▶ **What you will do**:
Of the entries below, restate word for word only the section that runs from the line with "ইতোমধ্যে ঢাকা রুটে" to the line with "Vei fi redirecționat", counting both ends.
┌─ Dataset
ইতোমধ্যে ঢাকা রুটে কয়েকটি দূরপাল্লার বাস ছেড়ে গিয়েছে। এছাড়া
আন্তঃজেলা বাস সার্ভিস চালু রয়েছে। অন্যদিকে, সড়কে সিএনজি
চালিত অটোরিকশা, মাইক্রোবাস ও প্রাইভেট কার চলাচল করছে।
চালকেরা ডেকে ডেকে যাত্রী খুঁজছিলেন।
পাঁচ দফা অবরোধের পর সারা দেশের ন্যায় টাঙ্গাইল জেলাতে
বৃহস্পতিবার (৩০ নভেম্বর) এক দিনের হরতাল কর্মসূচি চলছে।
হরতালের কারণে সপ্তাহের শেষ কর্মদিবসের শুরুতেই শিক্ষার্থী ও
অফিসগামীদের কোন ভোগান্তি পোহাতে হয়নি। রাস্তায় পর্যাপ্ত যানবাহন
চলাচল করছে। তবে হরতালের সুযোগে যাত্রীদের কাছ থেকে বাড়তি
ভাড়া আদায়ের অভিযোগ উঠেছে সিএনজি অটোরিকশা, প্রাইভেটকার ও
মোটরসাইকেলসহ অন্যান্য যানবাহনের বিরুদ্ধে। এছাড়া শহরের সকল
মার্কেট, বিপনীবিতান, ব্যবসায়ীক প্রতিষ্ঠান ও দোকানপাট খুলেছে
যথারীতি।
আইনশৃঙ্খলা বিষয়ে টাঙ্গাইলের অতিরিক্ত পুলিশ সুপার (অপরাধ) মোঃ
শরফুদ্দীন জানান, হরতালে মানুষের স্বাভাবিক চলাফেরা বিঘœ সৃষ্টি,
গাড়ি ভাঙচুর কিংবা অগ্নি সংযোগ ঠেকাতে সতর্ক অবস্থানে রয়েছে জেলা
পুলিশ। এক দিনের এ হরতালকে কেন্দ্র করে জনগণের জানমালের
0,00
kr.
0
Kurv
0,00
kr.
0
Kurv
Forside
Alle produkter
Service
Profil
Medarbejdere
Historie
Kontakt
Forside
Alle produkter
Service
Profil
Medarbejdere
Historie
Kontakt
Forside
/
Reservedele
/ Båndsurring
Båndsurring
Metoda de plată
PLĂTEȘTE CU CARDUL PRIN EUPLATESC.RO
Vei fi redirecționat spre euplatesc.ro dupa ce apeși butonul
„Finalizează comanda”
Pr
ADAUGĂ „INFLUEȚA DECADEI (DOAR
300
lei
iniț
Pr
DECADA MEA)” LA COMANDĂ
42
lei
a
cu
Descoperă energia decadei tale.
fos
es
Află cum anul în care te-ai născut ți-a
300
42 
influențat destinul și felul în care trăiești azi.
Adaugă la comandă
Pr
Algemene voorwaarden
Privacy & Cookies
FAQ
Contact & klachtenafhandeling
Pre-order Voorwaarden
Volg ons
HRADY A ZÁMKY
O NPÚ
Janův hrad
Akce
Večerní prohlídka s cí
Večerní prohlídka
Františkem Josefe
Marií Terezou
└─
┌─ Dataset
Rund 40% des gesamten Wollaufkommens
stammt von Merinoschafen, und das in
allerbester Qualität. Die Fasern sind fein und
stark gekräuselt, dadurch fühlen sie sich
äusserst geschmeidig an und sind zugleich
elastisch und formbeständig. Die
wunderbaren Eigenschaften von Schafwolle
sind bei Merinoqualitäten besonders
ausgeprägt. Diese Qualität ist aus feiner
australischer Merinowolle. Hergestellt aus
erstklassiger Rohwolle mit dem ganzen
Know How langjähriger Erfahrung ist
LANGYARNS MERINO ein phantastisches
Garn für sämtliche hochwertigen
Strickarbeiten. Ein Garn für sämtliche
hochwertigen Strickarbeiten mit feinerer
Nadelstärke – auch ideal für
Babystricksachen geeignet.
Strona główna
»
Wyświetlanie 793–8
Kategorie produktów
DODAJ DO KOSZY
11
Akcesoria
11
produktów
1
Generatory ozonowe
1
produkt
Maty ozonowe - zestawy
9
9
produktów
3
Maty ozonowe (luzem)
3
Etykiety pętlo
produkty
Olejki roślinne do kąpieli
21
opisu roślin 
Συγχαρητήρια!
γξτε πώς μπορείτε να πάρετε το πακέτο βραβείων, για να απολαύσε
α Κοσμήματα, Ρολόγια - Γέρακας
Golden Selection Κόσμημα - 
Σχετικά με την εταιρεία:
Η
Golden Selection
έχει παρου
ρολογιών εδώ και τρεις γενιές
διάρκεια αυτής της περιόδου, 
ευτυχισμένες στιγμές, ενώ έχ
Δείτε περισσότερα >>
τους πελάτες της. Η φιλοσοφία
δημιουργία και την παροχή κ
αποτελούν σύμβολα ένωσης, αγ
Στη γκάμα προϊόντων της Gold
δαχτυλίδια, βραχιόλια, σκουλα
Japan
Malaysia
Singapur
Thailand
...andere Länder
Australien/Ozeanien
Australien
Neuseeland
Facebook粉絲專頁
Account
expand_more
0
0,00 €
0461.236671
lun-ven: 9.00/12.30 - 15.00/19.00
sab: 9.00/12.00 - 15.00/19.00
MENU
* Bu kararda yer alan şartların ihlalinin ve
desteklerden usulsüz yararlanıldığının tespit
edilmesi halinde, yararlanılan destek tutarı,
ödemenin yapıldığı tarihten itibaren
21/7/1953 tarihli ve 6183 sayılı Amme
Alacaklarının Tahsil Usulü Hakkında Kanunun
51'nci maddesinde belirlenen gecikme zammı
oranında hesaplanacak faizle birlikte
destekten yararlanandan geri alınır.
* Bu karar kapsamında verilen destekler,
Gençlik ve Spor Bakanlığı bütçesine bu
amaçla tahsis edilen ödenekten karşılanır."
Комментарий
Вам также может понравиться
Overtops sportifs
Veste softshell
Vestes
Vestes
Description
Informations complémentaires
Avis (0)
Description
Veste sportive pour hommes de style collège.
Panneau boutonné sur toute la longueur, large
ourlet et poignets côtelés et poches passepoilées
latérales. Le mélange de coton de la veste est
└─
┌─ Dataset
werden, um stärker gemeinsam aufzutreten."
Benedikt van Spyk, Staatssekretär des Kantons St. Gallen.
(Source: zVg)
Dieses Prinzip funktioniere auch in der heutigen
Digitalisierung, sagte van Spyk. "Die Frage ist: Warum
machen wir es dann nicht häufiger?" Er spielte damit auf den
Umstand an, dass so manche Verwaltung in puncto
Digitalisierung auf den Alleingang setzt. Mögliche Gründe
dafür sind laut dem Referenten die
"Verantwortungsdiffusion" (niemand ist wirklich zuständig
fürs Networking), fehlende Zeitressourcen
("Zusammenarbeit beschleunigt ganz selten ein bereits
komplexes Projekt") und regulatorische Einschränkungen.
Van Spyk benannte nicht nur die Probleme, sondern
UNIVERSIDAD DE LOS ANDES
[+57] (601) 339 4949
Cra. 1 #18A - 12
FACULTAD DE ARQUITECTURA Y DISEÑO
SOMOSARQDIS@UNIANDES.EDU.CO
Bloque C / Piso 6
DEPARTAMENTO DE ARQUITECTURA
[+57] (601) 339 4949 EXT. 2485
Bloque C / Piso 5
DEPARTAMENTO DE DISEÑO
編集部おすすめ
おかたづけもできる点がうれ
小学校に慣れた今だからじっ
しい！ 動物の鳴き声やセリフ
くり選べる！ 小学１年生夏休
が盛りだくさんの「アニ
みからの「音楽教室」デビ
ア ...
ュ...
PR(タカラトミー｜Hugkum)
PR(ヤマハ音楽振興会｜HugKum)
└─
▶ **Completed task**:
ইতোমধ্যে ঢাকা রুটে কয়েকটি দূরপাল্লার বাস ছেড়ে গিয়েছে। এছাড়া
আন্তঃজেলা বাস সার্ভিস চালু রয়েছে। অন্যদিকে, সড়কে সিএনজি
চালিত অটোরিকশা, মাইক্রোবাস ও প্রাইভেট কার চলাচল করছে।
চালকেরা ডেকে ডেকে যাত্রী খুঁজছিলেন।
পাঁচ দফা অবরোধের পর সারা দেশের ন্যায় টাঙ্গাইল জেলাতে
বৃহস্পতিবার (৩০ নভেম্বর) এক দিনের হরতাল কর্মসূচি চলছে।
হরতালের কারণে সপ্তাহের শেষ কর্মদিবসের শুরুতেই শিক্ষার্থী ও
অফিসগামীদের কোন ভোগান্তি পোহাতে হয়নি। রাস্তায় পর্যাপ্ত যানবাহন
চলাচল করছে। তবে হরতালের সুযোগে যাত্রীদের কাছ থেকে বাড়তি
ভাড়া আদায়ের অভিযোগ উঠেছে সিএনজি অটোরিকশা, প্রাইভেটকার ও
মোটরসাইকেলসহ অন্যান্য যানবাহনের বিরুদ্ধে। এছাড়া শহরের সকল
মার্কেট, বিপনীবিতান, ব্যবসায়ীক প্রতিষ্ঠান ও দোকানপাট খুলেছে
যথারীতি।
আইনশৃঙ্খলা বিষয়ে টাঙ্গাইলের অতিরিক্ত পুলিশ সুপার (অপরাধ) মোঃ
শরফুদ্দীন জানান, হরতালে মানুষের স্বাভাবিক চলাফেরা বিঘœ সৃষ্টি,
গাড়ি ভাঙচুর কিংবা অগ্নি সংযোগ ঠেকাতে সতর্ক অবস্থানে রয়েছে জেলা
পুলিশ। এক দিনের এ হরতালকে কেন্দ্র করে জনগণের জানমালের
0,00
kr.
0
Kurv
0,00
kr.
0
Kurv
Forside
Alle produkter
Service
Profil
Medarbejdere
Historie
Kontakt
Forside
Alle produkter
Service
Profil
Medarbejdere
Historie
Kontakt
Forside
/
Reservedele
/ Båndsurring
Båndsurring
Metoda de plată
PLĂTEȘTE CU CARDUL PRIN EUPLATESC.RO
Vei fi redirecționat spre euplatesc.ro dupa ce apeși butonul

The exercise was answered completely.